> **THE PROBLEM**
Return exactly the lines that run from the one containing "seu Cos i de" to the end of the entries, with both ends included.

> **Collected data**
=======

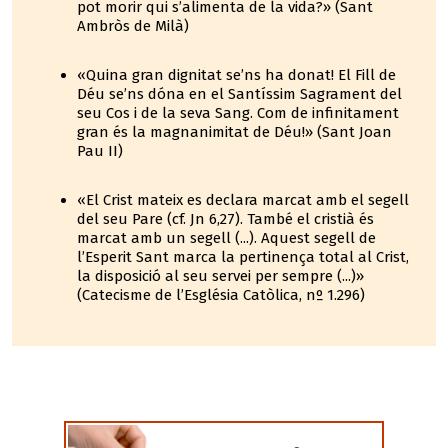
pot morir qui s’alimenta de la vida?» (Sant
Ambròs de Milà)
«Quina gran dignitat se’ns ha donat! El Fill de
Déu se’ns dóna en el Santíssim Sagrament del
seu Cos i de la seva Sang. Com de infinitament
gran és la magnanimitat de Déu!» (Sant Joan
Pau II)
«El Crist mateix es declara marcat amb el segell
del seu Pare (cf. Jn 6,27). També el cristià és
marcat amb un segell (...). Aquest segell de
l’Esperit Sant marca la pertinença total al Crist,
la disposició al seu servei per sempre (...)»
(Catecisme de l’Església Catòlica, nº 1.296)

=======

> **RESULT OF THIS TASK**
seu Cos i de la seva Sang. Com de infinitament
gran és la magnanimitat de Déu!» (Sant Joan
Pau II)
«El Crist mateix es declara marcat amb el segell
del seu Pare (cf. Jn 6,27). També el cristià és
marcat amb un segell (...). Aquest segell de
l’Esperit Sant marca la pertinença total al Crist,
la disposició al seu servei per sempre (...)»
(Catecisme de l’Església Catòlica, nº 1.296)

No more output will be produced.